Dataset entries:
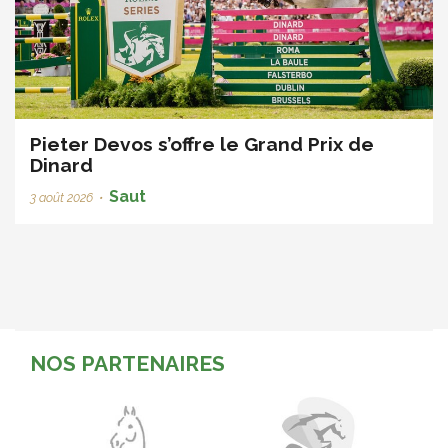
Pieter Devos s’offre le Grand Prix de
Dinard
Saut
3 août 2026
•
NOS PARTENAIRES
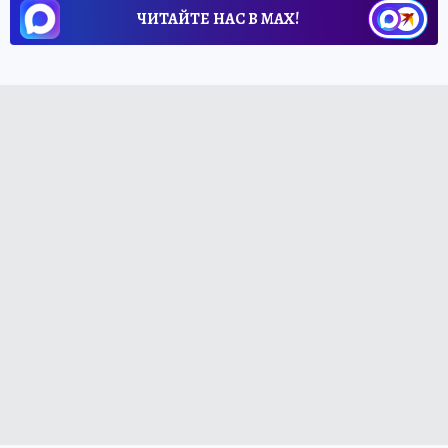
ЧИТАЙТЕ НАС В МАХ!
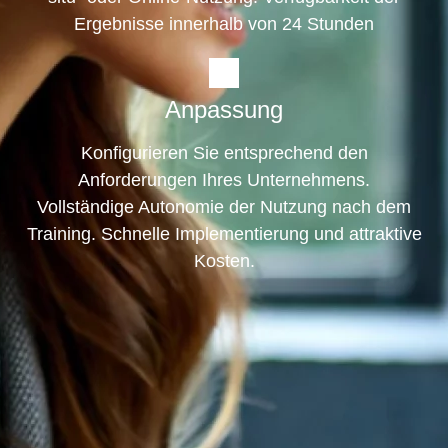
Ergebnisse innerhalb von 24 Stunden
Anpassung
Konfigurieren Sie entsprechend den
Anforderungen Ihres Unternehmens.
Vollständige Autonomie der Nutzung nach dem
Training. Schnelle Implementierung und attraktive
Kosten.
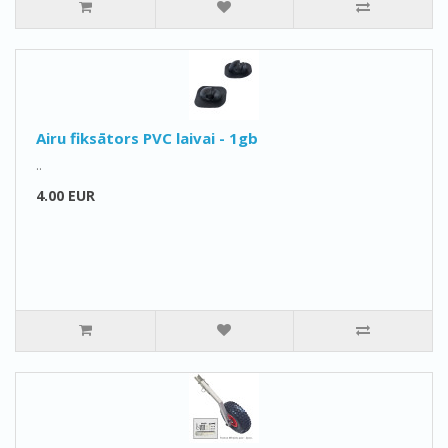
Airu fiksātors PVC laivai - 1gb
..
4.00 EUR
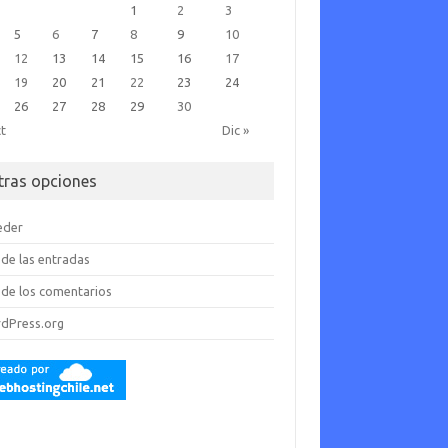
1
2
3
5
6
7
8
9
10
12
13
14
15
16
17
19
20
21
22
23
24
26
27
28
29
30
ct
Dic »
tras opciones
eder
de las entradas
de los comentarios
dPress.org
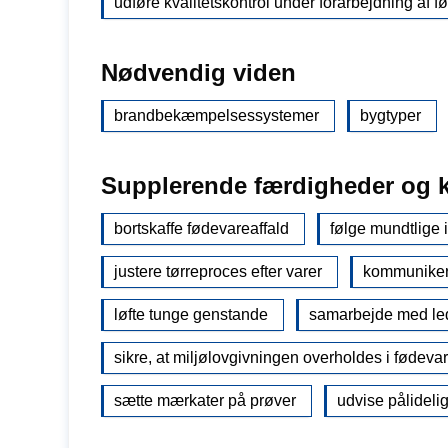
udføre kvalitetskontrol under forarbejdning af f
Nødvendig viden
brandbekæmpelsessystemer
bygtyper
Supplerende færdigheder og 
bortskaffe fødevareaffald
følge mundtlige 
justere tørreproces efter varer
kommuniker
løfte tunge genstande
samarbejde med le
sikre, at miljølovgivningen overholdes i fødev
sætte mærkater på prøver
udvise pålideli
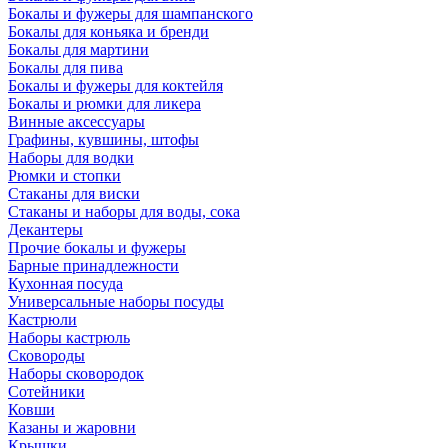
Бокалы и фужеры для шампанского
Бокалы для коньяка и бренди
Бокалы для мартини
Бокалы для пива
Бокалы и фужеры для коктейля
Бокалы и рюмки для ликера
Винные аксессуары
Графины, кувшины, штофы
Наборы для водки
Рюмки и стопки
Стаканы для виски
Стаканы и наборы для воды, сока
Декантеры
Прочие бокалы и фужеры
Барные принадлежности
Кухонная посуда
Универсальные наборы посуды
Кастрюли
Наборы кастрюль
Сковороды
Наборы сковородок
Сотейники
Ковши
Казаны и жаровни
Крышки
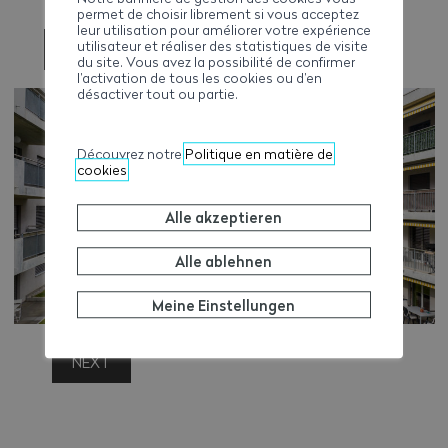
permet de choisir librement si vous acceptez
leur utilisation pour améliorer votre expérience
utilisateur et réaliser des statistiques de visite
PREVIOUS
du site. Vous avez la possibilité de confirmer
l’activation de tous les cookies ou d’en
désactiver tout ou partie.
Découvrez notre
Politique en matière de
cookies
Alle akzeptieren
Alle ablehnen
Meine Einstellungen
NEXT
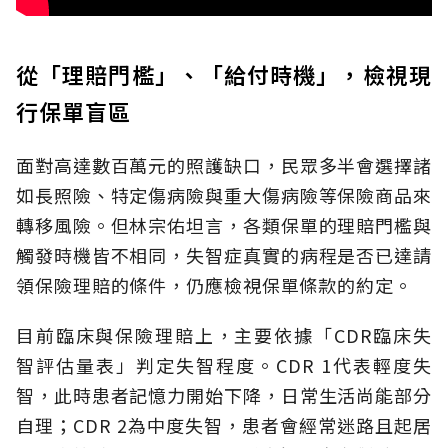
從「理賠門檻」、「給付時機」，檢視現
行保單盲區
面對高達數百萬元的照護缺口，民眾多半會選擇諸
如長照險、特定傷病險與重大傷病險等保險商品來
轉移風險。但林宗佑坦言，各類保單的理賠門檻與
觸發時機皆不相同，失智症真實的病程是否已達請
領保險理賠的條件，仍應檢視保單條款的約定。
目前臨床與保險理賠上，主要依據「CDR臨床失
智評估量表」判定失智程度。CDR 1代表輕度失
智，此時患者記憶力開始下降，日常生活尚能部分
自理；CDR 2為中度失智，患者會經常迷路且起居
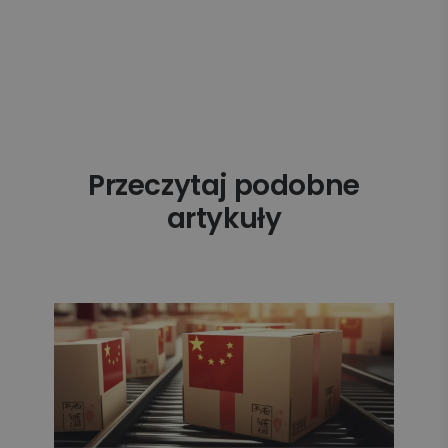
Przeczytaj podobne
artykuły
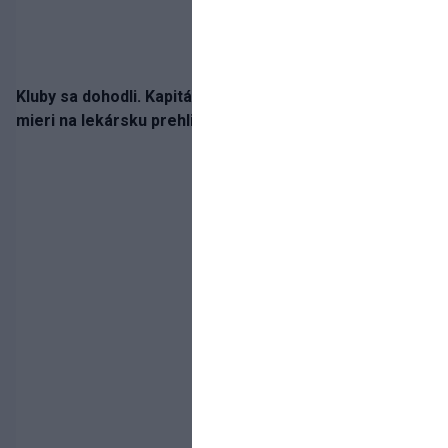
Kluby sa dohodli. Kapitán Sparty Praha Lukáš Haraslín
mieri na lekársku prehliadku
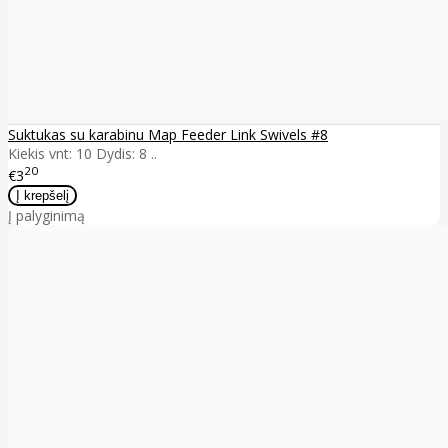
Suktukas su karabinu Map Feeder Link Swivels #8
Kiekis vnt: 10 Dydis: 8 ..
20
€3
Į palyginimą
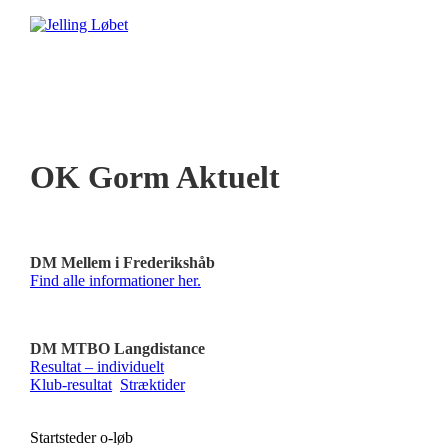
OK Gorm Aktuelt
DM Mellem i Frederikshåb
Find alle informationer her.
DM MTBO Langdistance
Resultat – individuelt
Klub-resultat
Stræktider
Startsteder o-løb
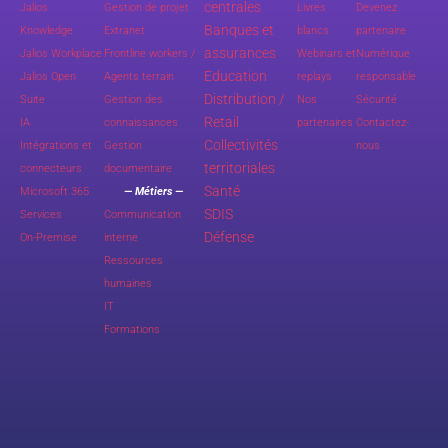
centrales
Jalios
Gestion de projet
Livres
Devenez
Banques et
Knowledge
Extranet
blancs
partenaire
assurances
Jalios Workplace
Frontline workers /
Webinars et
Numérique
Education
Jalios Open
Agents terrain
replays
responsable
Distribution /
Suite
Gestion des
Nos
Sécurité
Retail
IA
connaissances
partenaires
Contactez-
Collectivités
Intégrations et
Gestion
nous
territoriales
connecteurs
documentaire
Santé
Microsoft 365
— Métiers —
SDIS
Services
Communication
Défense
On-Premise
interne
Ressources
humaines
IT
Formations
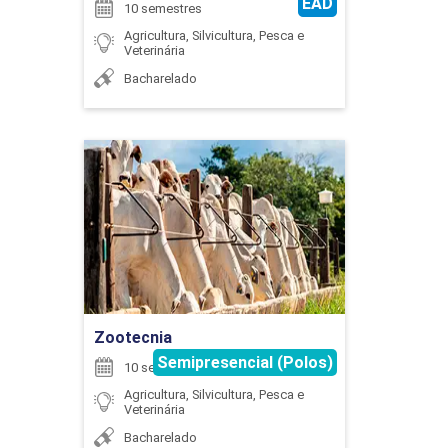
EAD
10 semestres
Agricultura, Silvicultura, Pesca e
Veterinária
75
Bacharelado
Zootecnia
EXTENSÃO
Detalhes do curso
75
Ir para Inscrição
Zootecnia
Semipresencial (Polos)
10 semestres
EXTENSÃO
Agricultura, Silvicultura, Pesca e
Veterinária
Bacharelado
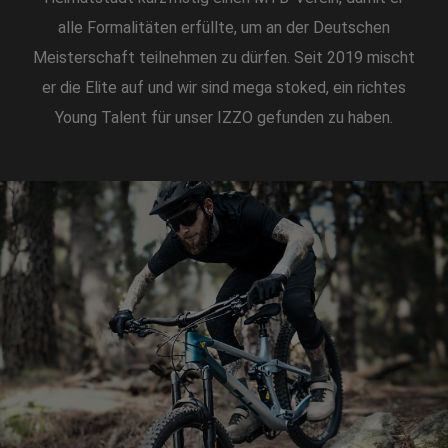
alle Formalitäten erfüllte, um an der Deutschen
Meisterschaft teilnehmen zu dürfen. Seit 2019 mischt
er die Elite auf und wir sind mega stoked, ein richtes
Young Talent für unser IZZO gefunden zu haben.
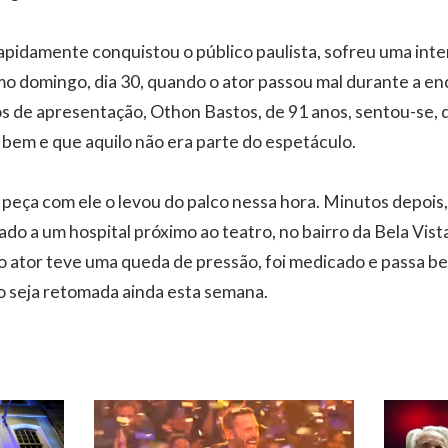
pidamente conquistou o público paulista, sofreu uma int
mo domingo, dia 30, quando o ator passou mal durante a e
s de apresentação, Othon Bastos, de 91 anos, sentou-se, 
 bem e que aquilo não era parte do espetáculo.
a peça com ele o levou do palco nessa hora. Minutos depoi
ado a um hospital próximo ao teatro, no bairro da Bela Vist
o ator teve uma queda de pressão, foi medicado e passa be
o seja retomada ainda esta semana.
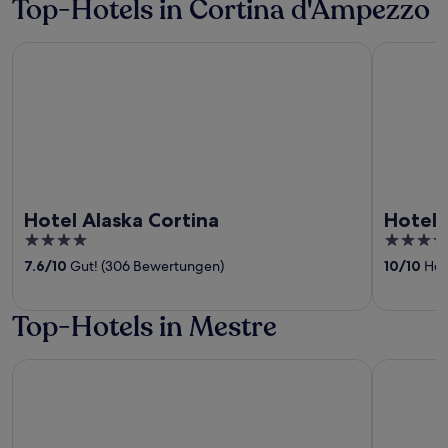
Top-Hotels in Cortina d'Ampezzo
Hotel Alaska Cortina
Hotel Tofa
Hotel Alaska Cortina
Hotel 
4
5
out
out
7.6
/
10
Gut! (306 Bewertungen)
10
/
10
Her
of
of
5
5
Top-Hotels in Mestre
Hotel Plaza Venice
a&o Hoste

- [ACTION ITEM]: Each line from the beginning of the entries up to and including the one containing "Vollständige Autonomie der Nutzung nach dem" must be restated exactly. Pictures are to be left out.

- [WRITTEN ANSWER]:
Pieter Devos s’offre le Grand Prix de
Dinard
Saut
3 août 2026
•
NOS PARTENAIRES
ЧИТАЙТЕ НАС В МАХ!
Ergebnisse innerhalb von 24 Stunden
Anpassung
Konfigurieren Sie entsprechend den
Anforderungen Ihres Unternehmens.
Vollständige Autonomie der Nutzung nach dem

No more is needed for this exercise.